- **Dataset extract**:
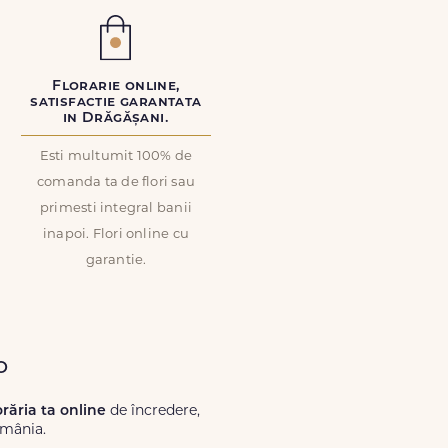
Florarie online,
satisfactie garantata
in Drăgășani.
Esti multumit 100% de
comanda ta de flori sau
primesti integral banii
inapoi. Flori online cu
garantie.
o
orăria ta online
de încredere,
omânia.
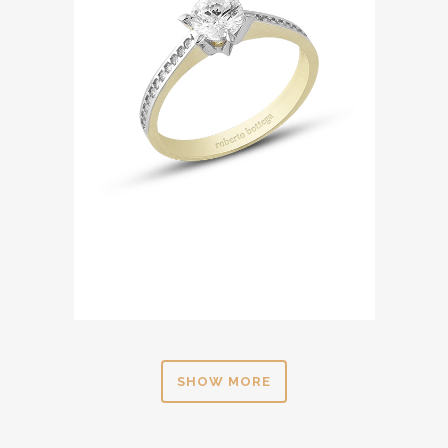
SHOW MORE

- **Task details**:
So that the copy stays exact, reproduce each record word for word and leave its images out.

- **Output for this exercise**:
Florarie online,
satisfactie garantata
in Drăgășani.
Esti multumit 100% de
comanda ta de flori sau
primesti integral banii
inapoi. Flori online cu
garantie.
o
orăria ta online
de încredere,
omânia.
SHOW MORE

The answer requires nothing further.